Début août, le ministre roumain des transports, Sorin Grindeanu, a quant à lui déclaré que la Roumanie se proposait de doubler la capacité mensuelle de transit des céréales ukrainiennes vers Constanța dans les mois à venir, à 4 Mt. Notamment, divers projets d'infrastructures, financés par l'UE, sont pour cela en cours de développement en Roumanie, en Ukraine et en Moldavie.

Propos incriminants sur la Roumanie : The Guardian parle d'un petit « cartel »

Des plans qui ont provoqué de vives réactions dans la presse internationale. Le Guardian évoque ainsi « de graves complications » liées à l’utilisation de la route du Danube pour exporter le grain ukrainien depuis Constanta, rappelant les récentes attaques russes sur les ports de Reni et Izmail et les inquiétudes des équipages, propriétaires et assureurs de navires quant à la sécurité depuis la fin de l’accord céréalier en Mer noire.

Le quotidien britannique souligne des « contraintes liées à la capacité » (étroitesse du fleuve, pénurie de navires et d’équipage, vétusté des barges). Il cite aussi un investisseur européen selon lequel « le crime organisé et la corruption en Roumanie », compliquent les exportations de grain ukrainien : « les remorqueurs et les bateaux-pousseurs sont exploités en Roumanie par un petit cartel, et les entreprises ont du mal à pénétrer le marché ».

« Le port de Constanta pourrait être agrandi assez rapidement » et « des discussions sont en cours entre l’UE et Bucarest », indique-t-il, mais il décrit le processus d'expansion comme « lent et corrompu ».

Pour Cezar Gheorghe, ces « accusations extrêmement graves », largement relayés dans les médias roumains ces derniers jours, traduisent des intérêts commerciaux cachés liés à l’acquisition de certains terminaux du port.

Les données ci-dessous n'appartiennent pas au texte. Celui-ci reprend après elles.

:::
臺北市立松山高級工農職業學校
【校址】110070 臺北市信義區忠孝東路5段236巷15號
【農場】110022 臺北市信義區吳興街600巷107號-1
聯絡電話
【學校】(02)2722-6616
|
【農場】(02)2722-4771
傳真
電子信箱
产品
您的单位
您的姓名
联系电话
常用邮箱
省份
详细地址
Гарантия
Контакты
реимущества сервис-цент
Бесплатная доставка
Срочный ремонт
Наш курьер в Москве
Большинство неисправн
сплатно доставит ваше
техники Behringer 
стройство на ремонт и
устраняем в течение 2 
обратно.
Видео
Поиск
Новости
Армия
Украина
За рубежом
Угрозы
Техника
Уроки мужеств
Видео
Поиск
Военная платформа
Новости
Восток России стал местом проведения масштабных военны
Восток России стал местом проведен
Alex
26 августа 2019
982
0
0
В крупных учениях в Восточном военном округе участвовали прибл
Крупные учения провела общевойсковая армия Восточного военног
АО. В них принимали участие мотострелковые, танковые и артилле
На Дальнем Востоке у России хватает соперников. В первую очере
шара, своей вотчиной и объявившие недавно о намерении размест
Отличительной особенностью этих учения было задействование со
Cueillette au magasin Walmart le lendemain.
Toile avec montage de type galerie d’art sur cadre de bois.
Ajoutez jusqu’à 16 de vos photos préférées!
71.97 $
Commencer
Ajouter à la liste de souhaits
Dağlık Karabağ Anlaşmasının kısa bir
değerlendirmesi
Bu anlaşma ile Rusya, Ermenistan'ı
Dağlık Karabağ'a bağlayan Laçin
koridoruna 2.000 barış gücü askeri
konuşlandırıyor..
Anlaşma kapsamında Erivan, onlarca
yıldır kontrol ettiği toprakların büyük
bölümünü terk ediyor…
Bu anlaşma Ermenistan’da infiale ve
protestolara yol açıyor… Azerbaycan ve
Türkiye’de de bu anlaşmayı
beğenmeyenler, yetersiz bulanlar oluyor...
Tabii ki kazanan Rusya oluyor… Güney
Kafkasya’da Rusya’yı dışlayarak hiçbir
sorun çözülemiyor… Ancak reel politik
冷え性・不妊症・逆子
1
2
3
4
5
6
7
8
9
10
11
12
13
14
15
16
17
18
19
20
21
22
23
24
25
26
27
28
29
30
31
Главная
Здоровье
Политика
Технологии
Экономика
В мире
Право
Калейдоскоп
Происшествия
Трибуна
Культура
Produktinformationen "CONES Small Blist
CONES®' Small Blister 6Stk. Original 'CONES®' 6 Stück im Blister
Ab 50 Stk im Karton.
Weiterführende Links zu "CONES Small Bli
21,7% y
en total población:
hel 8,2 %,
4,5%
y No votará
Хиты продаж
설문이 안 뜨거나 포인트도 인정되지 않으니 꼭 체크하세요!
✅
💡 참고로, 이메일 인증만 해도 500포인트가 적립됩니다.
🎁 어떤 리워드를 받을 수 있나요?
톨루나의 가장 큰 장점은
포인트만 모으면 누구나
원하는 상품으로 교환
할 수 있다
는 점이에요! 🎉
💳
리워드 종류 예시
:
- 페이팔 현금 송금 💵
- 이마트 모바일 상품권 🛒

« Les produits ukrainiens sont très bon marché, et si le 15 septembre les restrictions à l'importation sont levées dans les pays limitrophes de l'Ukraine (donc en Roumanie, NDLR), nous disposerons d’un volume important de marchandises très bon marché, rentables pour les entreprises commerciales d'Europe de l’Ouest », explique l’expert.